DATA SECTION:
[Start of Attachment]
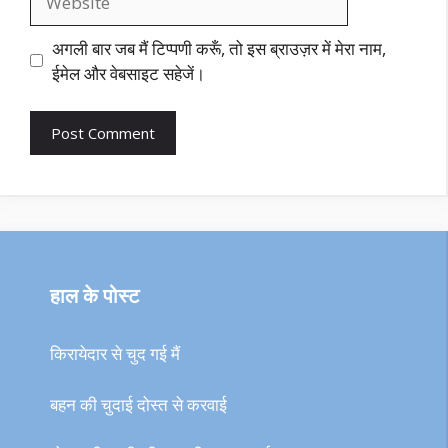
अगली बार जब मैं टिप्पणी करूँ, तो इस ब्राउज़र में मेरा नाम,
ईमेल और वेबसाइट सहेजें।
हाल के पोस्ट
किरायेदार से चुद गई मैं
बहन की चुदाई दोस्त से करवाई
[End of Attachment]
REQUIRED WORK: Give each record above back word for word, but carry over none of the pictures.

RESPONSE FOR THIS EXERCISE:
अगली बार जब मैं टिप्पणी करूँ, तो इस ब्राउज़र में मेरा नाम,
ईमेल और वेबसाइट सहेजें।
हाल के पोस्ट
किरायेदार से चुद गई मैं
बहन की चुदाई दोस्त से करवाई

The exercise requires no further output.